**What this task involves**
Leave the pictures out and quote only the lines from the one with "тавитель УГМС/ЦГМС" down to the end of the listing below.

--------------------------------

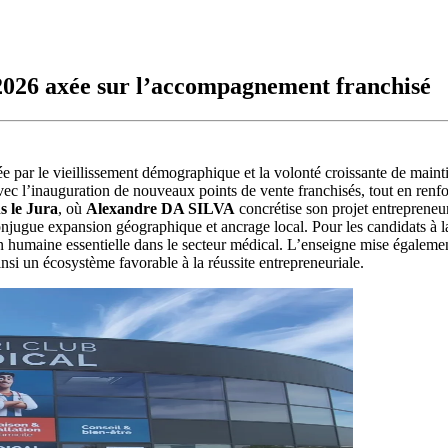
26 axée sur l’accompagnement franchisé
 par le vieillissement démographique et la volonté croissante de maint
ec l’inauguration de nouveaux points de vente franchisés, tout en renf
s le Jura
, où
Alexandre DA SILVA
concrétise son projet entrepreneur
onjugue expansion géographique et ancrage local. Pour les candidats à l
n humaine essentielle dans le secteur médical. L’enseigne mise égalemen
insi un écosystème favorable à la réussite entrepreneuriale.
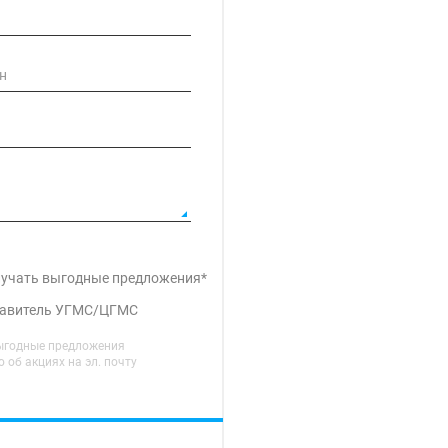
лучать выгодные предложения*
тавитель УГМС/ЦГМС
ыгодные предложения
об акциях на эл. почту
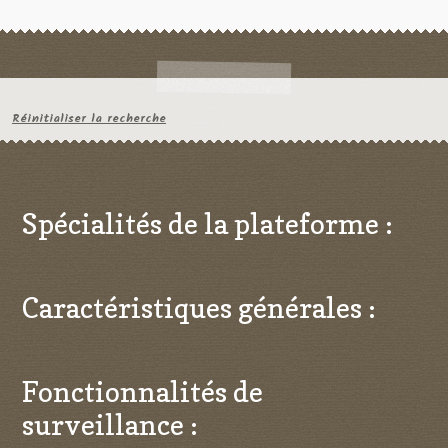
Réinitialiser la recherche
Spécialités de la plateforme :
Caractéristiques générales :
Fonctionnalités de
surveillance :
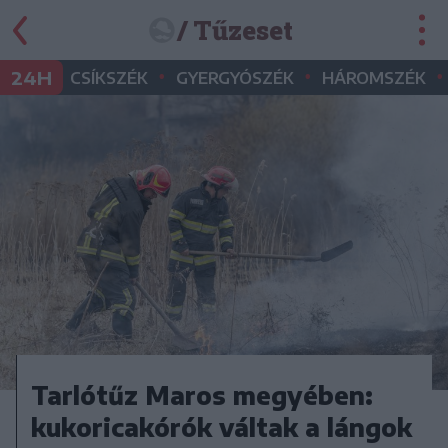
/ Tűzeset
•
•
•
24H
CSÍKSZÉK
GYERGYÓSZÉK
HÁROMSZÉK
Tarlótűz Maros megyében:
kukoricakórók váltak a lángok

--------------------------------

**Answer area**
тавитель УГМС/ЦГМС
ыгодные предложения
об акциях на эл. почту
Réinitialiser la recherche
Spécialités de la plateforme :
Caractéristiques générales :
Fonctionnalités de
surveillance :
/ Tűzeset
•
•
•
24H
CSÍKSZÉK
GYERGYÓSZÉK
HÁROMSZÉK
Tarlótűz Maros megyében:
kukoricakórók váltak a lángok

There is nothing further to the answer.